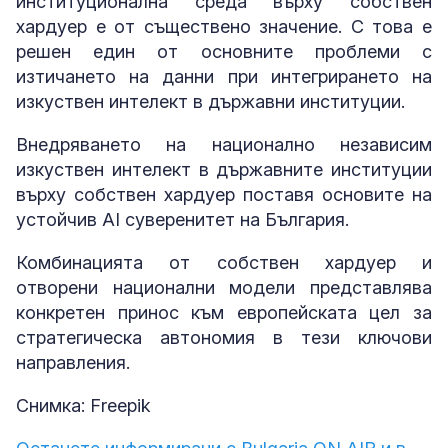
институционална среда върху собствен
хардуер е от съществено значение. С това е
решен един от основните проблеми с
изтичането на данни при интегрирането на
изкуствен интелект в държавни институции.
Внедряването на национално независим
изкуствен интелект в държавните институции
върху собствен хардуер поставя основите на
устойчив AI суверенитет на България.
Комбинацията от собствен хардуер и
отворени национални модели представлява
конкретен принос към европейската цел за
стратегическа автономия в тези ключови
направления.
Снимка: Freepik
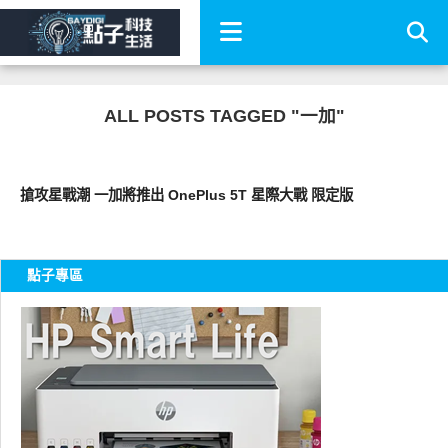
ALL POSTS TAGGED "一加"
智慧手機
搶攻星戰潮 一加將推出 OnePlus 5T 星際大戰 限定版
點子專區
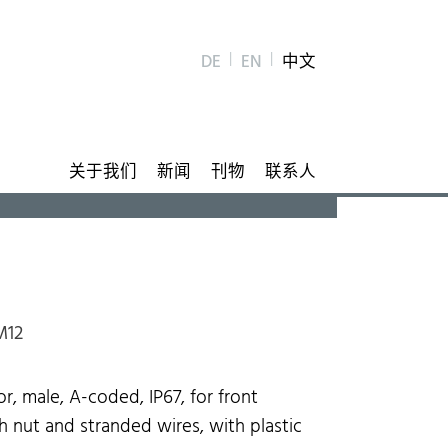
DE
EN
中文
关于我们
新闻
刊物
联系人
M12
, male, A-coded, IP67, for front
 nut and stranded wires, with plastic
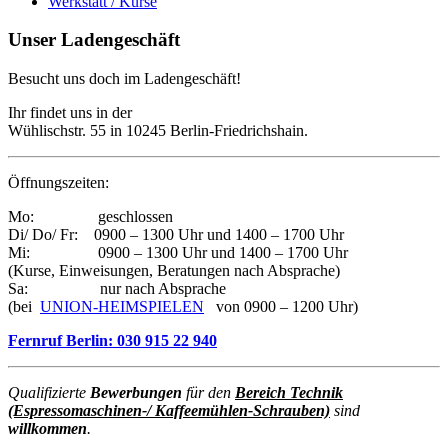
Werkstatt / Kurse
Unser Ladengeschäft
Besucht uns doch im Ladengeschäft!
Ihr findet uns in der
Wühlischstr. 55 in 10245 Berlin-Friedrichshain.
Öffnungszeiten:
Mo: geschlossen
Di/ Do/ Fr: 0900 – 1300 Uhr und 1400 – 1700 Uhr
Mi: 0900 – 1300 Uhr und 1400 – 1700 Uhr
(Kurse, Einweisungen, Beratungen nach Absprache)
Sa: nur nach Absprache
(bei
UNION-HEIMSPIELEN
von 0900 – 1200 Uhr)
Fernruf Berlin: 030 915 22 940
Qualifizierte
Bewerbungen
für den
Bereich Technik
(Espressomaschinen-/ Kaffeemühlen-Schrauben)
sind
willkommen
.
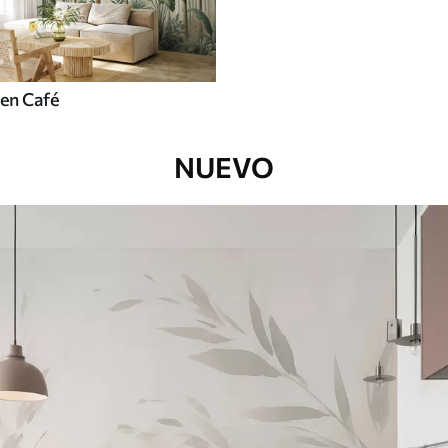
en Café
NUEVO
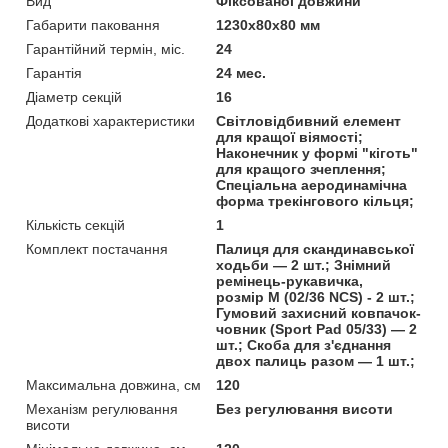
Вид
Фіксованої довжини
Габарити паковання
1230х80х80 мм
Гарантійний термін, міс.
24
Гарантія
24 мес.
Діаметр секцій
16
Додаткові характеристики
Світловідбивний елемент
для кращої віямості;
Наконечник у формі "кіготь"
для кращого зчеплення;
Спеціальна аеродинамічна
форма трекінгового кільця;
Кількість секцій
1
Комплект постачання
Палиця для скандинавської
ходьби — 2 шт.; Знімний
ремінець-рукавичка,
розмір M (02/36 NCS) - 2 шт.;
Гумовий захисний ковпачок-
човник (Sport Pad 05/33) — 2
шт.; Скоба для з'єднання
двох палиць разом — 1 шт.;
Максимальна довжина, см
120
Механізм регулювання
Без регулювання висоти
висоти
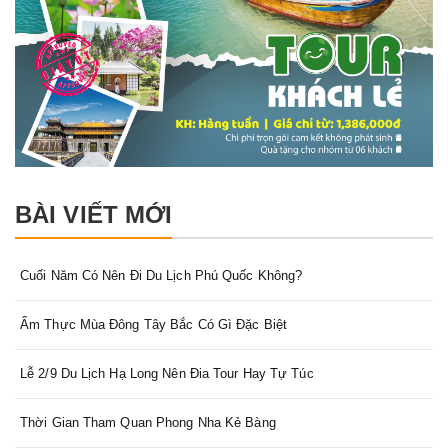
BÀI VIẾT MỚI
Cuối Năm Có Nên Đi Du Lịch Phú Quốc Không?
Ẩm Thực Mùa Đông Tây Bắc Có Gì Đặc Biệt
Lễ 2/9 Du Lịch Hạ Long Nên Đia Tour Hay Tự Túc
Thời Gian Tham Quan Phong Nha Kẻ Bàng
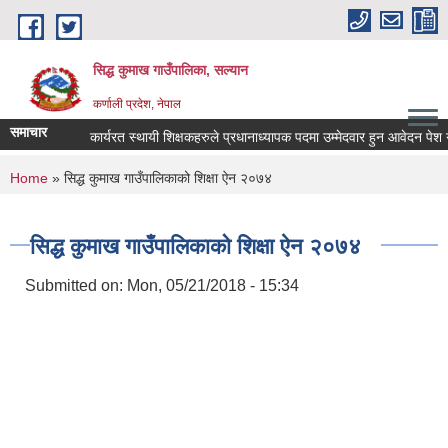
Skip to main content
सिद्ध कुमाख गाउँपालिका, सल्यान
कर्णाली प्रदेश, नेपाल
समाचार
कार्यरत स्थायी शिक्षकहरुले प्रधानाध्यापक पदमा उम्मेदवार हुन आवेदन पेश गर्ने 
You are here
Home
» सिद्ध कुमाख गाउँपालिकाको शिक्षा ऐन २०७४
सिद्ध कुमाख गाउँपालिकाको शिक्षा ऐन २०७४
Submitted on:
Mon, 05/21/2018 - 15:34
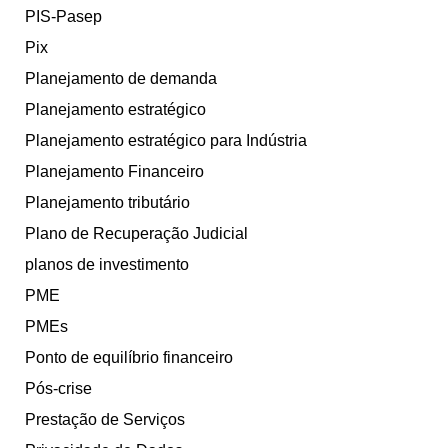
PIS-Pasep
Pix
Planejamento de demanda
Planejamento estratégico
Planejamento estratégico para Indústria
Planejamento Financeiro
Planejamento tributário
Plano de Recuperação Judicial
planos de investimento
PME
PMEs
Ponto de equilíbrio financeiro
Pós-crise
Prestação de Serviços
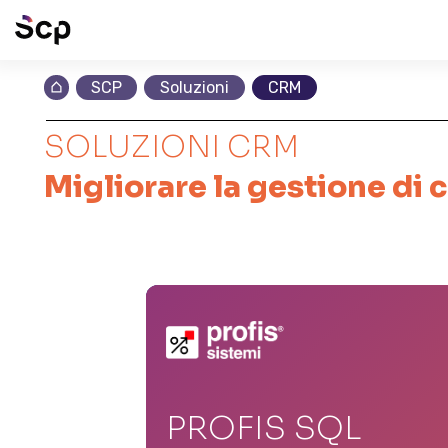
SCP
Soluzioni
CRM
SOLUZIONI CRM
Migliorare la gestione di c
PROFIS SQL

Work required:
Go through the entries and return each line where the word "изкуствен" occurs.

Written answer:
изкуствен интелект в държавни институции.
изкуствен интелект в държавните институции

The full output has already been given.